SOURCE DATA —

Segment Open

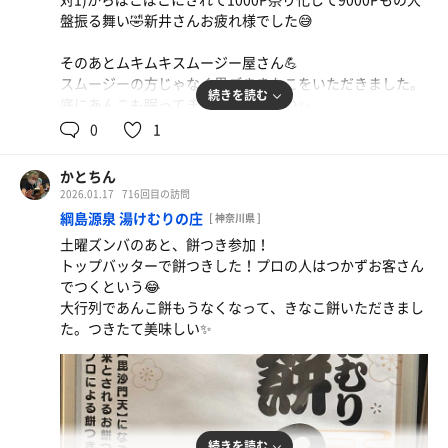
盤振る舞い🤣新井さんお疲れ様でした😅
そのあとムキムキスムージー屋さん💪
スムージーの方じゃなく黒ごまきなこをいただきました。
続きを読む
底にあんこも眠ってました。美味しい✨
0
1
夜マーシャルファイト！ヘロヘロになった
かとちん
2026.01.17
716回目の訪問
綱島源泉 湯けむりの庄
[ 神奈川県 ]
土曜ズンバのあと、餅つき参加！
トップバッターで餅つきした！プロの人はつかずお客さん
でつくという😂
大行列であんこ餅もうなくなって、きなこ餅いただきまし
た。つきたて美味しい✨
続きを読む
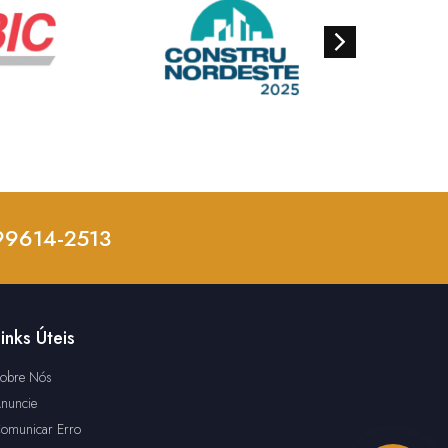
 99614-2513
inks Úteis
obre Nós
nuncie
omunicar Erro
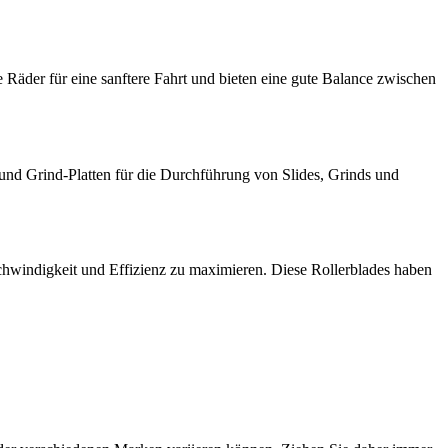
ere Räder für eine sanftere Fahrt und bieten eine gute Balance zwischen
 und Grind-Platten für die Durchführung von Slides, Grinds und
chwindigkeit und Effizienz zu maximieren. Diese Rollerblades haben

Segment Closed

WHAT IS REQUIRED —
Repeat the material above word for word, please, apart from its images.

EXERCISE RESULT —
盤振る舞い🤣新井さんお疲れ様でした😅
そのあとムキムキスムージー屋さん💪
スムージーの方じゃなく黒ごまきなこをいただきました。
続きを読む
底にあんこも眠ってました。美味しい✨
0
1
夜マーシャルファイト！ヘロヘロになった
かとちん
2026.01.17
716回目の訪問
綱島源泉 湯けむりの庄
[ 神奈川県 ]
土曜ズンバのあと、餅つき参加！
トップバッターで餅つきした！プロの人はつかずお客さん
でつくという😂
大行列であんこ餅もうなくなって、きなこ餅いただきまし
た。つきたて美味しい✨
続きを読む
 99614-2513
inks Úteis
obre Nós
nuncie
omunicar Erro
ere Räder für eine sanftere Fahrt und bieten eine gute Balance zwischen
 und Grind-Platten für die Durchführung von Slides, Grinds und
chwindigkeit und Effizienz zu maximieren. Diese Rollerblades haben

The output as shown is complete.